Take the entries below and retype them word for word, excluding the images.

------------------------------------------------------------

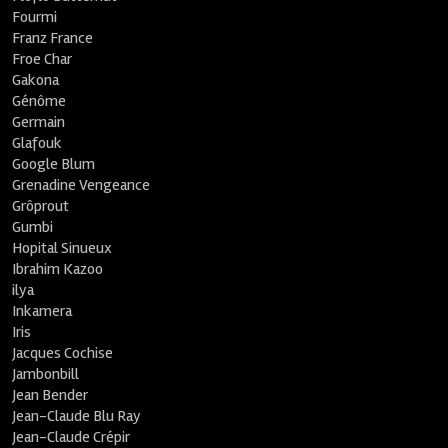
Fourmi
Franz France
Froe Char
Gakona
Génôme
Germain
Glafouk
Google Blum
Grenadine Vengeance
Grôprout
Gumbi
Hopital Sinueux
Ibrahim Kazoo
ilya
Inkamera
Iris
Jacques Cochise
Jambonbill
Jean Bender
Jean-Claude Blu Ray
Jean-Claude Crépir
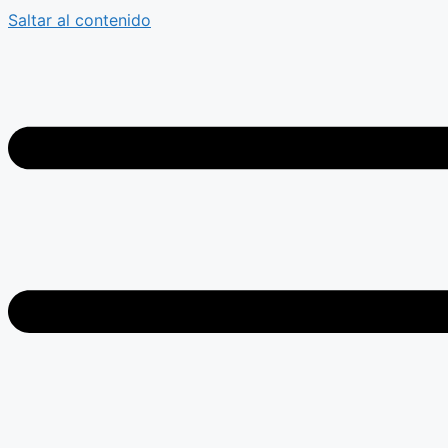
Saltar al contenido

------------------------------------------------------------

_Solution to the exercise_.
Fourmi
Franz France
Froe Char
Gakona
Génôme
Germain
Glafouk
Google Blum
Grenadine Vengeance
Grôprout
Gumbi
Hopital Sinueux
Ibrahim Kazoo
ilya
Inkamera
Iris
Jacques Cochise
Jambonbill
Jean Bender
Jean-Claude Blu Ray
Jean-Claude Crépir
Saltar al contenido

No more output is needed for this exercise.